Dentro de pouco tempo – se não se abriu já em alguns lugares – iniciar-se-á um novo ano catequético, sobretudo nas nossas paróquias e nos centros de ensino onde se procura que os alunos, pelo menos os que estão interessados, aprendam a olhar a realidade como um dom criado por Deus.

Não se trata, assim, de ministrar alguns conhecimentos, entre outros, para quem, no ambiente familiar, não recebe uma formação cristã séria e não entende muito bem o sentido daquelas aulas, que, em princípio, têm como objectivo completar os dados da fé e da verdade cristãs, que os alunos recebem em casa, através da educação que os seus progenitores lhes ministram.

Da minha experiência como pároco, recordo, com tristeza, mas ao mesmo tempo dando graças a Deus, aquelas crianças que vinham à catequese trazidas pela avó ou pelo avô, que tinham conseguido – ao menos isso! – que os seus netos contactassem com as realidades religiosas, das quais, pai e mãe, andavam profundamente afastados e indiferentes. Aliás, com certa frequência, algum aluno ou aluna não aparecia nas aulas, porque era a vez de estarem com o pai, que não vivia na mesma casa da mãe, pois conhecera uma nova companheira com quem coabitava…

É preciso ter em conta também, que o bom “costume” de “ir à catequese”, na vida de muitas crianças, termina, após a “festa” da Primeira Comunhão.
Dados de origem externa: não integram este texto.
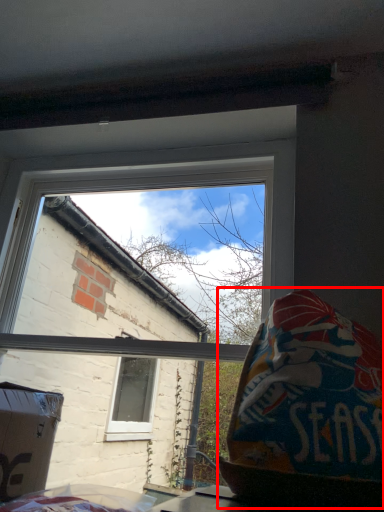 Question: Observing the image, what is the correct spatial positioning of bean bag chair (annotated by the red box) in reference to window?

Choices:
 (A) right
 (B) left

Answer: (A) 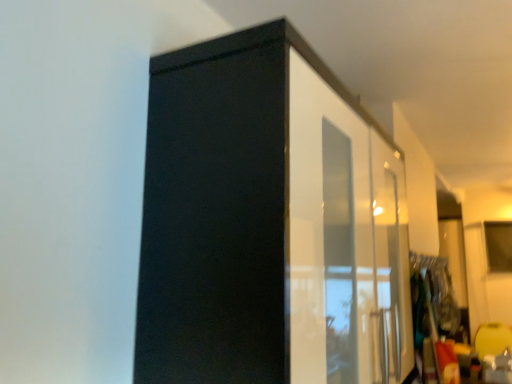 What is the approximate width of matte black cabinet at center?

matte black cabinet at center is 15.71 inches in width.

Measure the distance between point [180,142] and camera.

Point [180,142] is 33.43 inches from camera.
Passado este evento, libertam-se de receber mais formação cristã. É o fim, também, da prática de ir à Missa aos domingos – se é que as crianças já nem se preocupavam com isso durante a catequese, porque os pais, uma vez mais, aproveitavam esse dia para, olimpicamente, como bons burgueses, descansarem de todas as preocupações e obrigações.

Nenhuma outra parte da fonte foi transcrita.